Nella nostra limitata capacità di fare i cosiddetti “conti della serva”, quando nelle elezioni politiche di qualche decennio fa, il partito di Berlusconi, in Sicilia, ha fatto l’en plein dei seggi elettorali, noi avevamo desunto che inevitabilmente anche la mafia siciliana avesse votato Forza Italia.
Anche se con qualche decennio di ritardo, a darci conferma di questa nostra supposizione è stata la lettura dell’opera “Io posso”, di Pif, Pier Francesco Diliberto, e di Marco Lillo, edito dalla Feltrinelli nel 2021.

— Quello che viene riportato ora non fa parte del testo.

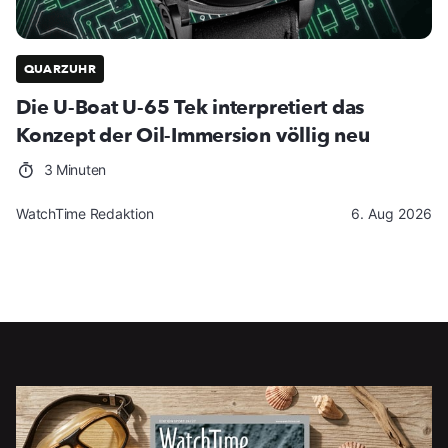
QUARZUHR
Die U-Boat U-65 Tek interpretiert das
Konzept der Oil-Immersion völlig neu
3 Minuten
WatchTime Redaktion
6. Aug 2026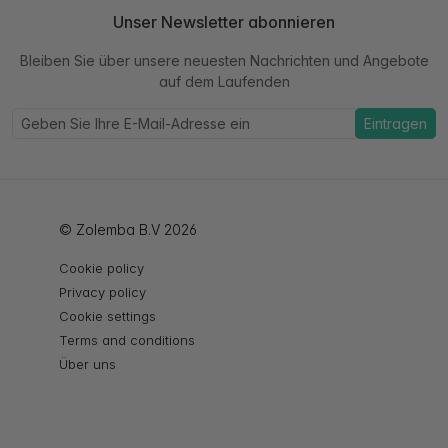
Unser Newsletter abonnieren
Bleiben Sie über unsere neuesten Nachrichten und Angebote
auf dem Laufenden
Eintragen
© Zolemba B.V 2026
Cookie policy
Privacy policy
Cookie settings
Terms and conditions
Über uns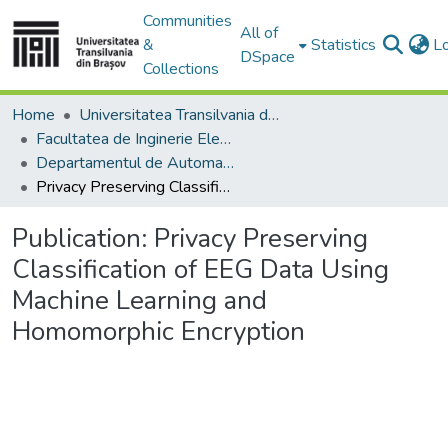
Communities
All of
&
Statistics
L
DSpace
Collections
Home
Universitatea Transilvania din Brasov
Facultatea de Inginerie Electrică și Știința Calculatoarelor
Departamentul de Automatică si Tehnologia Informatiei
Privacy Preserving Classification of EEG Data Using Machine Learning and Homomorphic Encryption
Publication:
Privacy Preserving
Classification of EEG Data Using
Machine Learning and
Homomorphic Encryption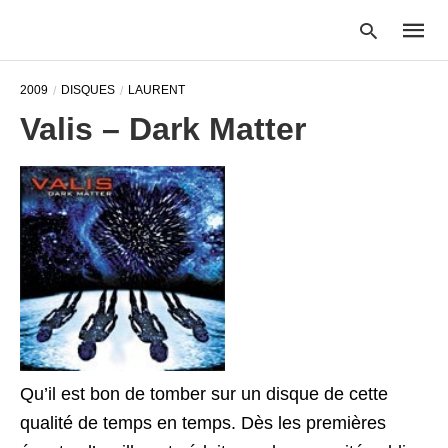
2009
DISQUES
LAURENT
Valis – Dark Matter
Type
your
searc
query
and
hit
enter:
Qu’il est bon de tomber sur un disque de cette
qualité de temps en temps. Dès les premières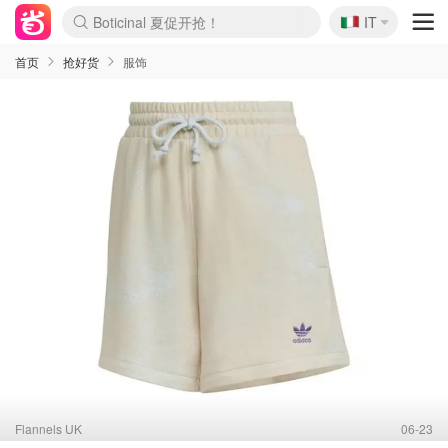
🇮🇹
Boticinal 夏促开抢！
IT
4折！lulu周四疯狂上新
速领！Stanley独家85折
Zalando 奥莱闪促！每日更新
首页
抢好货
服饰
Flannels UK
06-23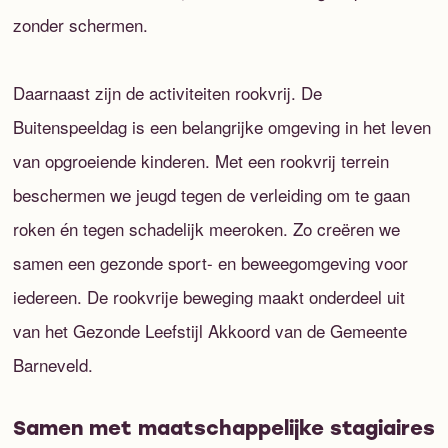
zonder schermen.
Daarnaast zijn de activiteiten rookvrij. De
Buitenspeeldag is een belangrijke omgeving in het leven
van opgroeiende kinderen. Met een rookvrij terrein
beschermen we jeugd tegen de verleiding om te gaan
roken én tegen schadelijk meeroken. Zo creëren we
samen een gezonde sport- en beweegomgeving voor
iedereen. De rookvrije beweging maakt onderdeel uit
van het Gezonde Leefstijl Akkoord van de Gemeente
Barneveld.
Samen met maatschappelijke stagiaires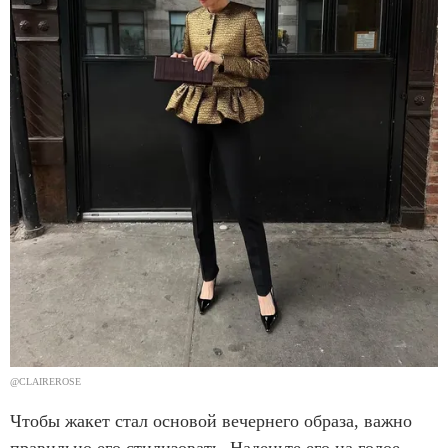
@CLAIREROSE
Чтобы жакет стал основой вечернего образа, важно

Si tratta sostanzialmente del racconto di una vicenda giudiziaria che si trascina da decenni, con cui due sorelle, Maria Rosa e Savina Pillu, si sono opposte alla prepotenza di un costruttore palermitano, per difendere le loro case di proprietà, che disturbavano la costruzione di un palazzo di otto piani, nonostante insistesse su un terreno non tutto di proprietà del costruttore.
Questo, che possiamo considerare un casuale inceppamento di una macchina perfettamente oliata, viene riscostruito nei suoi vari momenti, a partire da quando venne data la licenza di fabbricare, senza considerare la proprietà del terreno, a tutte le varie azioni legali con cui le sorelle Pillu hanno tentato di far valere il diritto di proprietà che è costituzionalmente garantito, magari usufruendo persino della disponibilità ad ascoltare il loro caso del giudice Paolo Borsellino, assassinato dalla mafia.
Più che seguire il non facilmente comprensibile iter di questa pratica che è decisamente kafkiana, ci sembra doveroso osservare che accanto al sistema legale delle leggi e dei regolamenti, esisteva (o esiste?) nella Sicilia berlusconiana un potere-altro che riusciva ad imporsi, debitamente assecondato anche a livello nazionale, contro ogni criterio di legalità, ma con una parvenza di rispetto delle leggi che spesso diventa una beffa offensiva. Come nel caso in cui le sorelle Pillu sono state chiamate a pagare le tasse su una somma dovuta dallo Stato ma non ancora percepita.
I due autori, alternandosi di capitolo in capitolo, riescono a ricostruire la sostanziale impunità di chi, in barba alle leggi e ad ogni evidenza, si muove in base alla logica del “io posso” comunque, perché è mio (e nostro) interesse fare anche quello che è fondamentalmente contrario alla legge, potendo contare sugli Azzeccagarbugli che riescono ad incasinare le cose, col risultato che “summun ius summa iniuria”.
Non sappiamo se in Sicilia o altrove i casi delle sorelle Pillu siano isolati o più comuni di quanto si pensi; certo è che la supponenza del “io posso”, non fa parte del sistema democratico ed è contrario ad ogni criterio di giustizia costituzionale.